Page-level text extractions
>>>
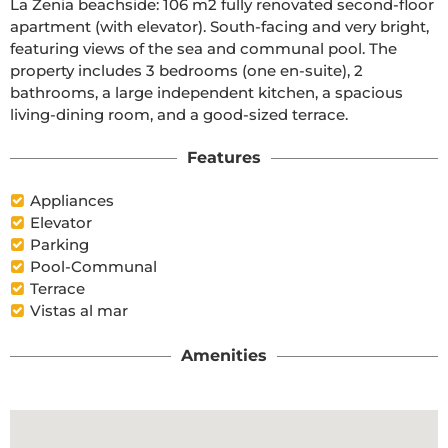
La Zenia beachside: 106 m2 fully renovated second-floor 
apartment (with elevator). South-facing and very bright, 
featuring views of the sea and communal pool. The 
property includes 3 bedrooms (one en-suite), 2 
bathrooms, a large independent kitchen, a spacious 
living-dining room, and a good-sized terrace.
Features
Appliances
Elevator
Parking
Pool-Communal
Terrace
Vistas al mar
Amenities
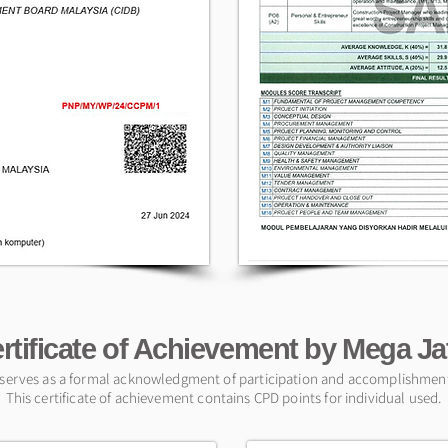
rtificate of Achievement by Mega J
e serves as a formal acknowledgment of participation and accomplishment 
This certificate of achievement contains CPD points for individual used.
<<<
Restate the data above verbatim, skipping every image.

Problem solution:
La Zenia beachside: 106 m2 fully renovated second-floor 
apartment (with elevator). South-facing and very bright, 
featuring views of the sea and communal pool. The 
property includes 3 bedrooms (one en-suite), 2 
bathrooms, a large independent kitchen, a spacious 
living-dining room, and a good-sized terrace.
Features
Appliances
Elevator
Parking
Pool-Communal
Terrace
Vistas al mar
Amenities
rtificate of Achievement by Mega J
e serves as a formal acknowledgment of participation and accomplishment 
This certificate of achievement contains CPD points for individual used.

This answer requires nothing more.